You can’t have love without trust and loyalty; both of which are portrayed valiantly by Inman in Cold Mountain.
Inman stays loyal throughout the book, even when he sleeps with another woman to comfort her, he doesn’t do anything sensual with her. Loyalty doesn’t need love, but love does need loyalty, maybe not in high school relationships where everyone thinks they’re in love, no matter what kind of cheating boyfriend or girlfriend they have, but outside of that, love needs loyalty. Loyalty, such as a man to his country, or army, or even a woman loyal to her favorite brand of make-up doesn’t mean they love what they are loyal to.

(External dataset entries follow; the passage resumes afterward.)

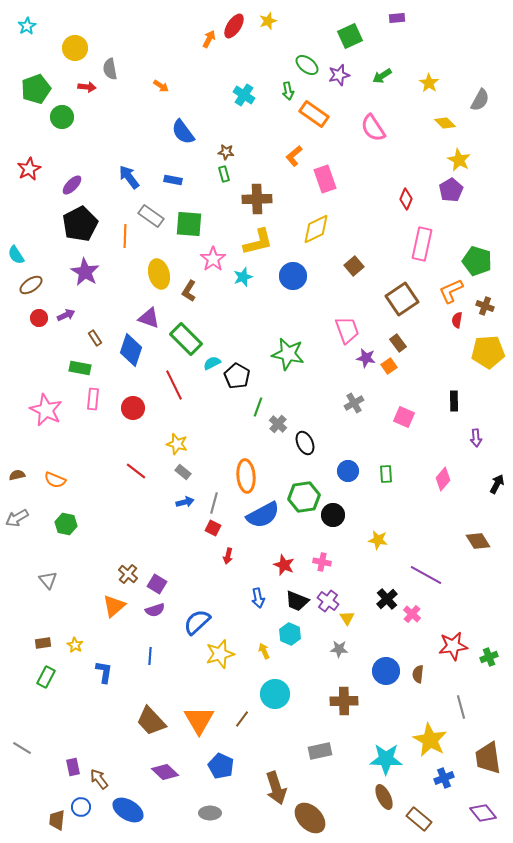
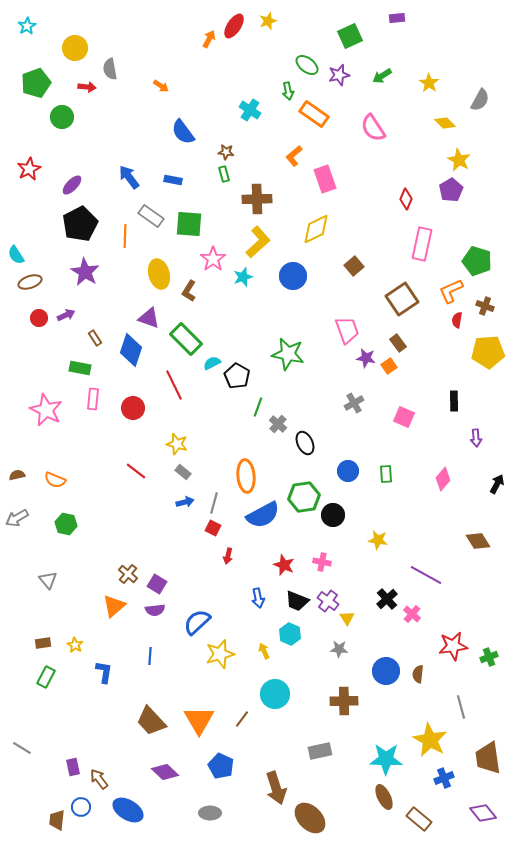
green pentagon at (36, 89): moved 6 px up
cyan cross at (244, 95): moved 6 px right, 15 px down
yellow L-shape at (258, 242): rotated 28 degrees counterclockwise
brown ellipse at (31, 285): moved 1 px left, 3 px up; rotated 15 degrees clockwise
purple semicircle at (155, 610): rotated 12 degrees clockwise
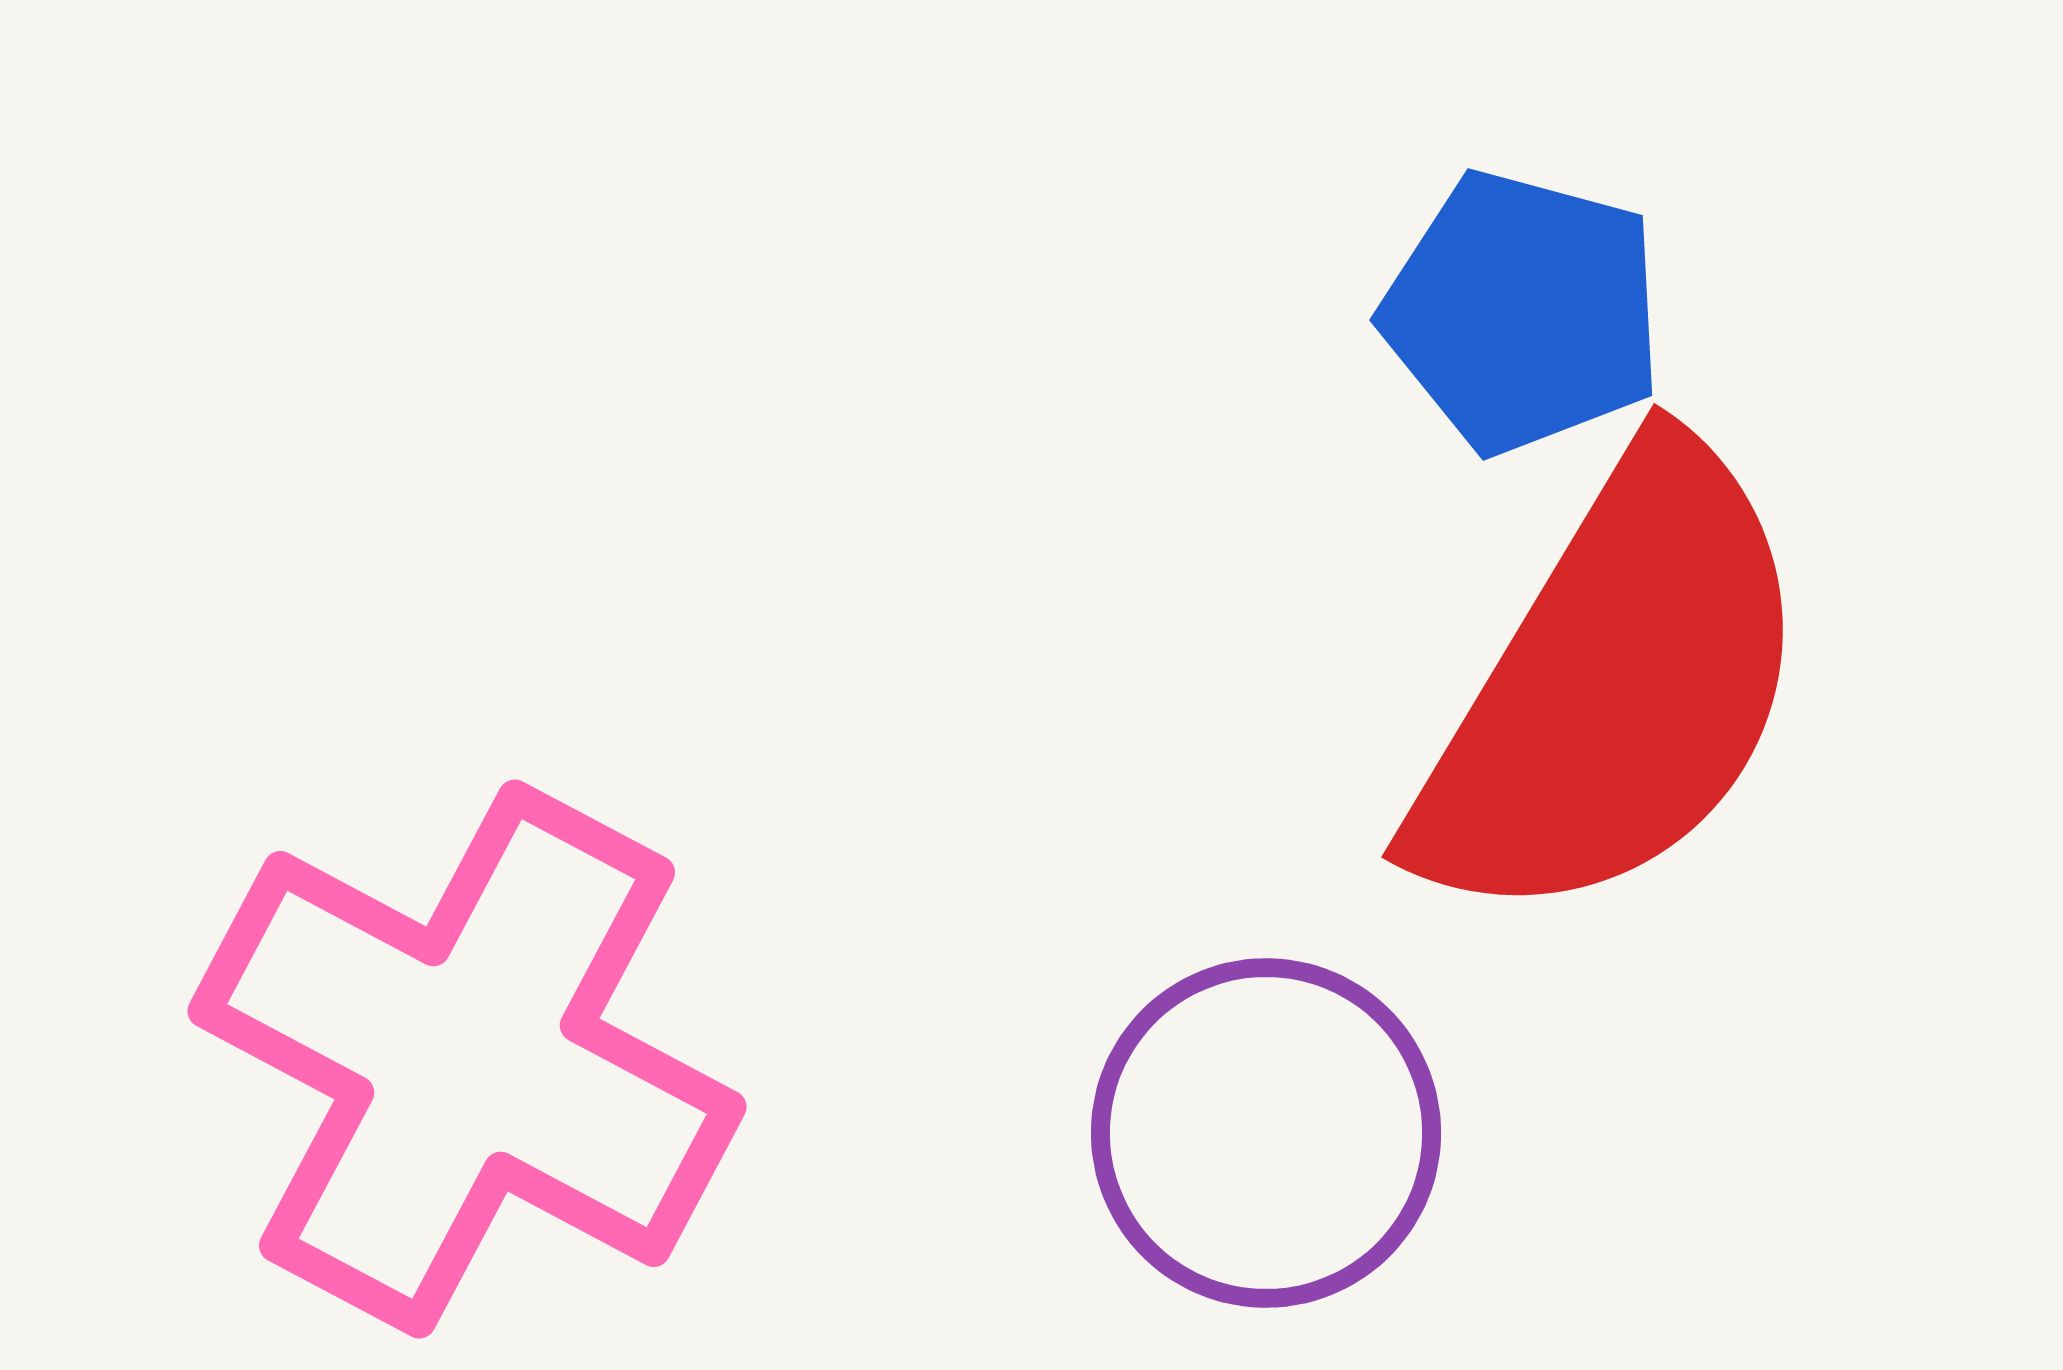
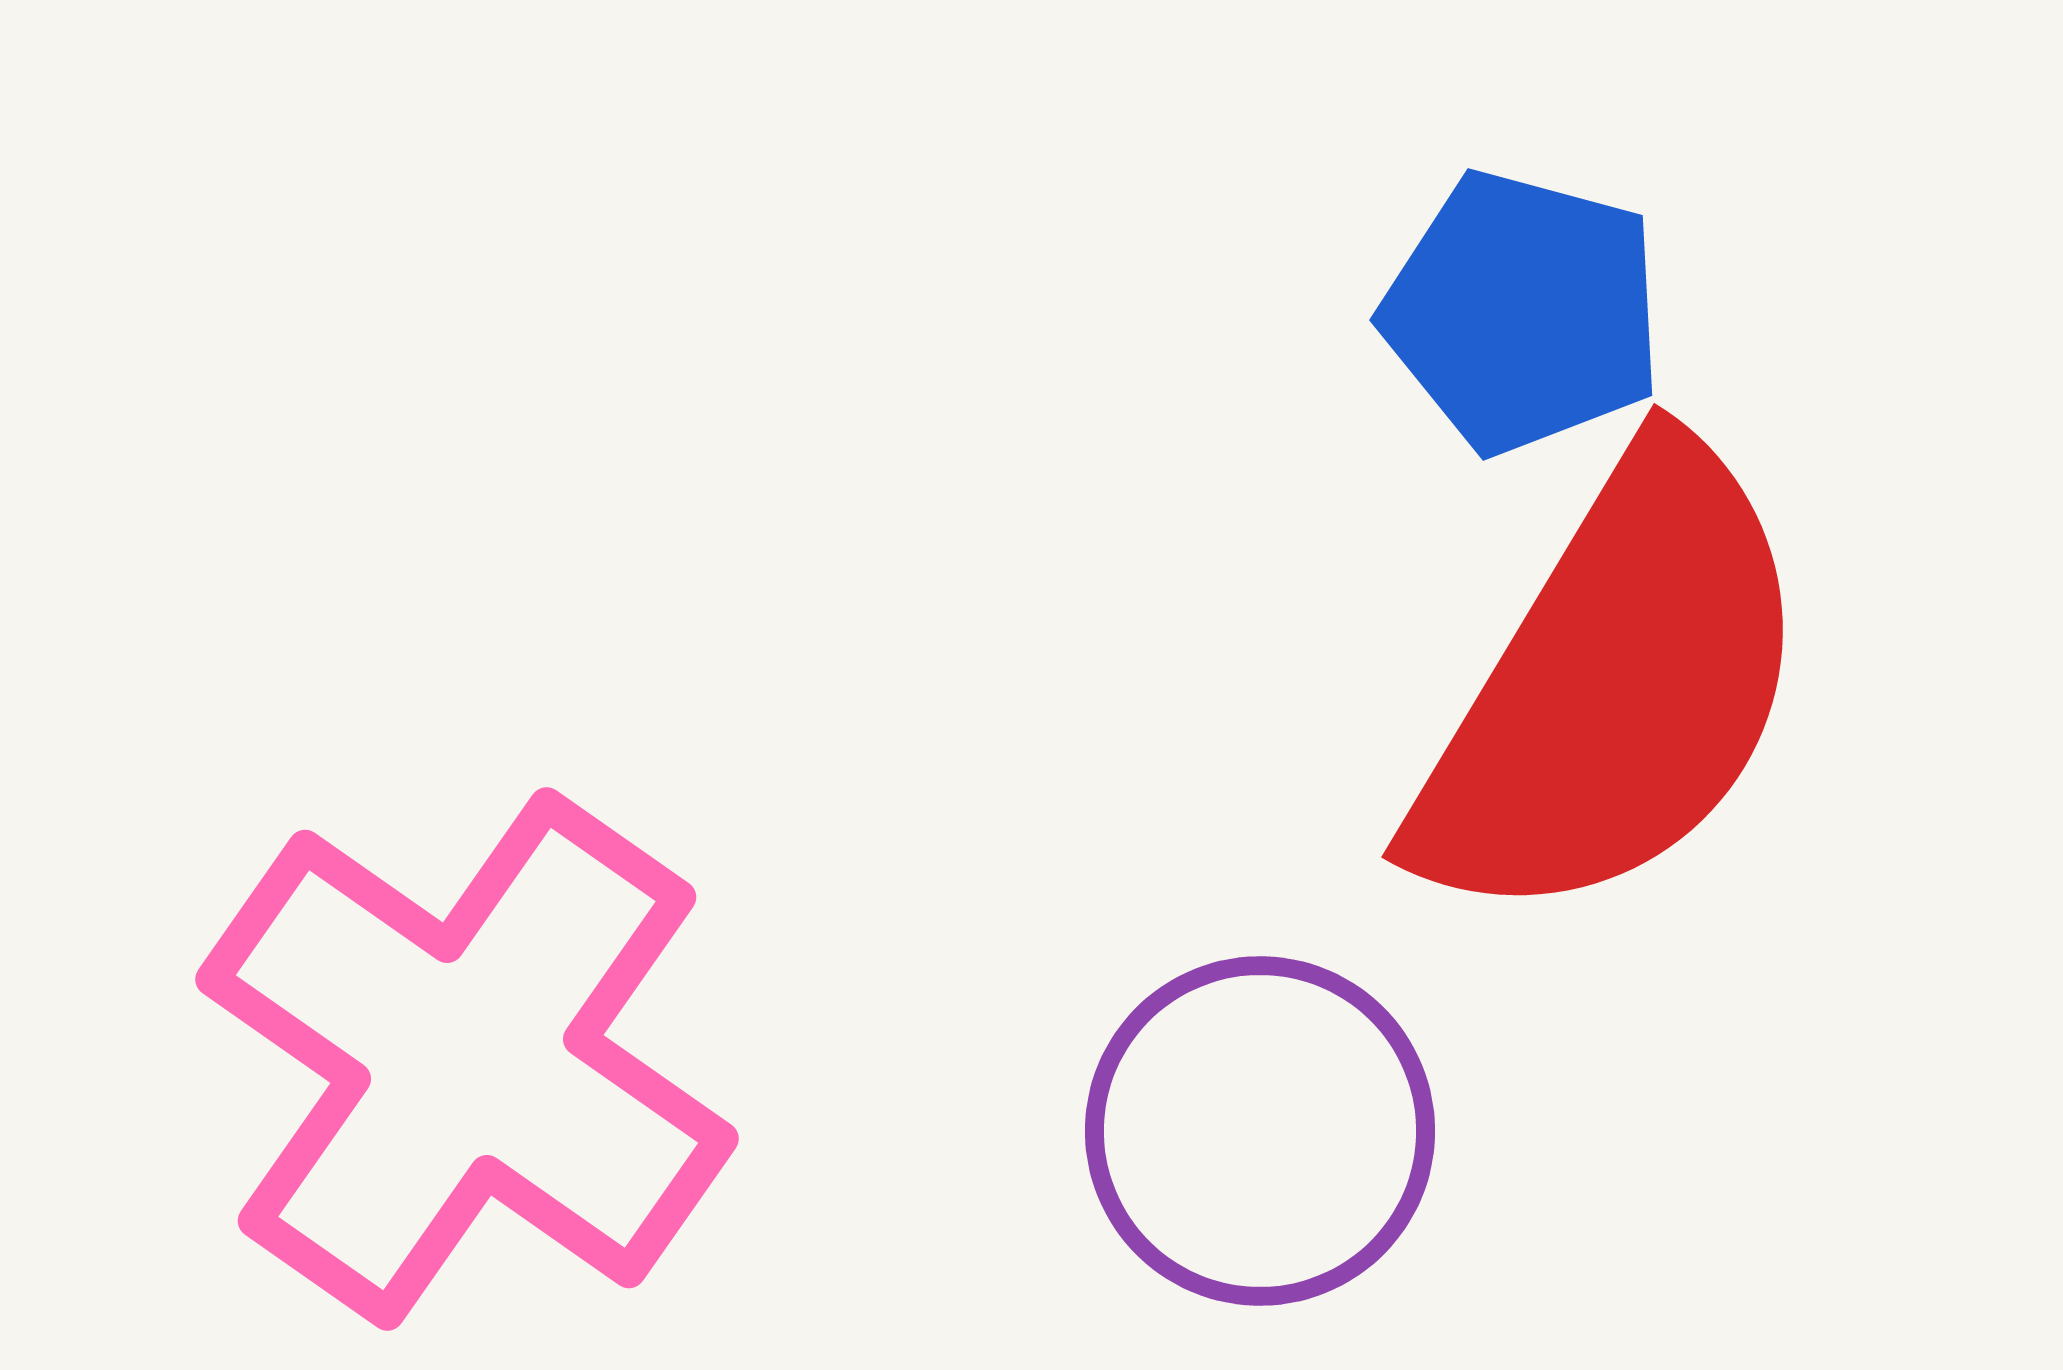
pink cross: rotated 7 degrees clockwise
purple circle: moved 6 px left, 2 px up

Love also needs trust, if you can’t trust who you love, than how can you love them? Unless of course you’re in the previously mentioned high school scenario. Trust and love isn’t literally portrayed din the book as much as it is implied, since Inman and Ada are away from each other for the most of the book and don’t really have any moments of truth together which require trust, it’s hard to really point them out. But trust, like loyalty, doesn’t require love, I trust my computer won’t crash, I trust my teachers in what they tell me, and I trust my coach when he tells me what to do, but I don’t necessarily love them.
Trust and loyalty are quintessential parts of any loving relationship, and are requirements for true love, Cold Mountain shows this through Inman’s perilous journey and loyalty to Ada and the romanticism of the story.